IHS Markit, an data firm that studied the altering dimension of the caliphate, reported two days earlier than Trump’s 2017 inauguration that the caliphate shrunk by 23% in 2016 after shrinking by 14% in 2015. “The Islamic State suffered unprecedented territorial losses in 2016, together with key areas very important for the group’s governance challenge,” an analyst there mentioned in a press release on the time.

Navy tools left in Afghanistan

Trump claimed, as he has earlier than, that the US left behind $85 billion value of army tools when it withdrew from Afghanistan in 2021. He mentioned of the chief of the Taliban: “Now he’s received $85 billion value of our tools that I purchased – $85 billion.” He added later: “The factor that no person ever talks about, we misplaced 13 [soldiers], we misplaced $85 billion value of the best army tools on this planet.”

Information First: Trump’s $85 billion determine is fake.

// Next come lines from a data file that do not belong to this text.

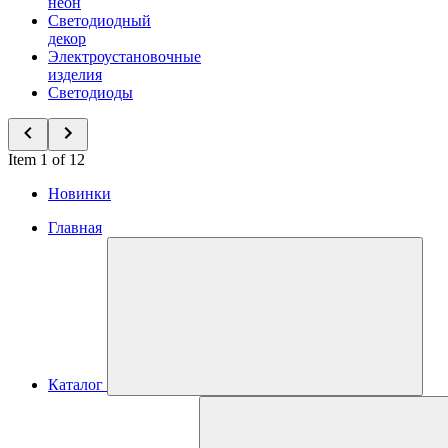
неон
Светодиодный
декор
Электроустановочные
изделия
Светодиоды
Item 1 of 12
Новинки
Главная
Каталог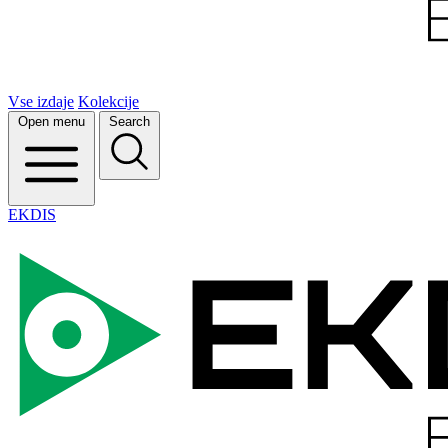
Vse izdaje
Kolekcije
Open menu
Search
EKDIS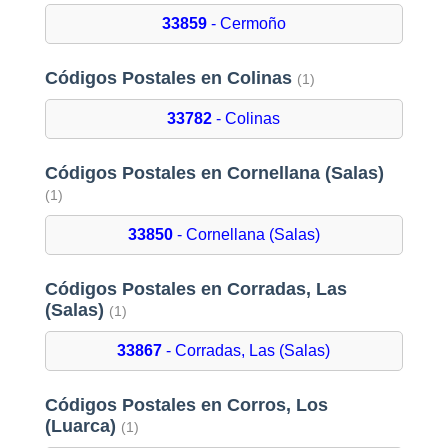
33859
- Cermoño
Códigos Postales en Colinas
(1)
33782
- Colinas
Códigos Postales en Cornellana (Salas)
(1)
33850
- Cornellana (Salas)
Códigos Postales en Corradas, Las
(Salas)
(1)
33867
- Corradas, Las (Salas)
Códigos Postales en Corros, Los
(Luarca)
(1)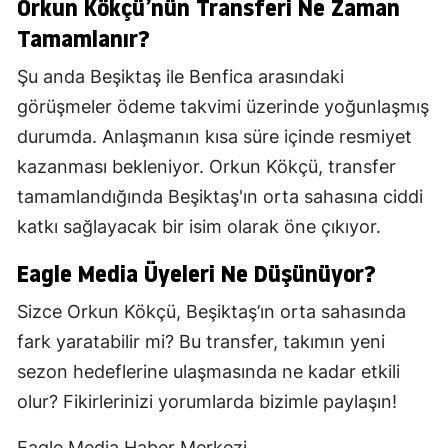
Orkun Kökçü’nün Transferi Ne Zaman
Tamamlanır?
Şu anda Beşiktaş ile Benfica arasındaki
görüşmeler ödeme takvimi üzerinde yoğunlaşmış
durumda. Anlaşmanın kısa süre içinde resmiyet
kazanması bekleniyor. Orkun Kökçü, transfer
tamamlandığında Beşiktaş'ın orta sahasına ciddi
katkı sağlayacak bir isim olarak öne çıkıyor.
Eagle Media Üyeleri Ne Düşünüyor?
Sizce Orkun Kökçü, Beşiktaş’ın orta sahasında
fark yaratabilir mi? Bu transfer, takımın yeni
sezon hedeflerine ulaşmasında ne kadar etkili
olur? Fikirlerinizi yorumlarda bizimle paylaşın!
Eagle Media Haber Merkezi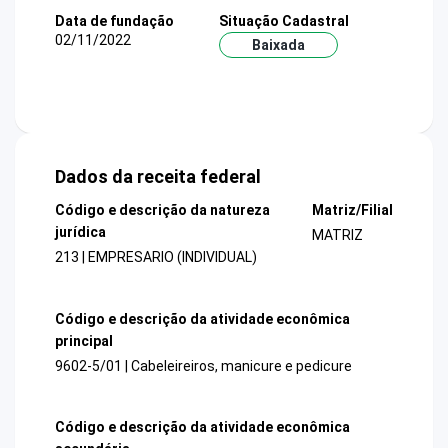
Data de fundação
Situação Cadastral
02/11/2022
Baixada
Dados da receita federal
Código e descrição da natureza
Matriz/Filial
jurídica
MATRIZ
213 | EMPRESARIO (INDIVIDUAL)
Código e descrição da atividade econômica
principal
9602-5/01 | Cabeleireiros, manicure e pedicure
Código e descrição da atividade econômica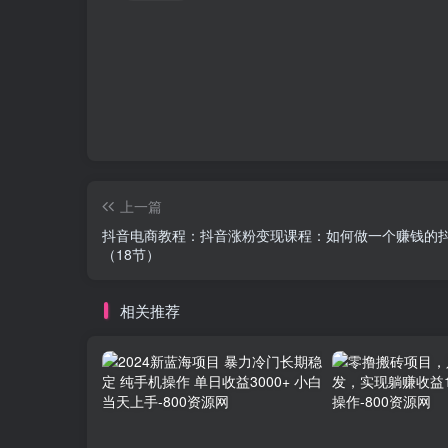
上一篇
抖音电商教程：抖音涨粉变现课程：如何做一个赚钱的
（18节）
相关推荐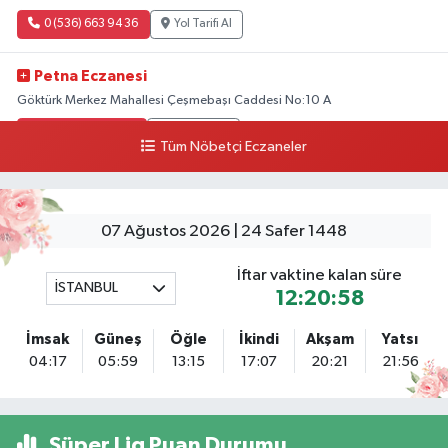
0 (536) 663 94 36
Yol Tarifi Al
Petna Eczanesi
Göktürk Merkez Mahallesi Çeşmebaşı Caddesi No:10 A
0 (212) 360 18 23
Yol Tarifi Al
Tüm Nöbetçi Eczaneler
Sacide Eczanesi
Karlıktepe Mahallesi Soğanlık Caddesi No:34 A
07 Ağustos 2026 | 24 Safer 1448
0 (216) 504 24 53
Yol Tarifi Al
İftar vaktine kalan süre
İSTANBUL
Bulvar Eczanesi
12:20:57
Ahmet Yesevi Mahallesi Abbas Medeni Sokak 17 A Çiftlik köprüsünü
geçtikten sonra Harman Mobilya arkası, Tulumba mevki, ECZANELER
İmsak
Güneş
Öğle
İkindi
Akşam
Yatsı
BÖLGESİ (GÜNEŞ, BULVAR, ÇİĞDEM, DEVA ECZANELERİ) eski gazi sağlık
04:17
05:59
13:15
17:07
20:21
21:56
o
0 (216) 208 59 51
Yol Tarifi Al
Süper Lig Puan Durumu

Whereas a major amount of army tools that had been supplied by the US to Afghan authorities forces was certainly deserted to the Taliban upon the US withdrawal, the Protection Division has estimated that this tools had been value about $7.1 billion – a piece of about $18.6 billion value of apparatus supplied to Afghan forces between 2005 and 2021. And a few of the tools left behind was rendered inoperable earlier than US forces withdrew.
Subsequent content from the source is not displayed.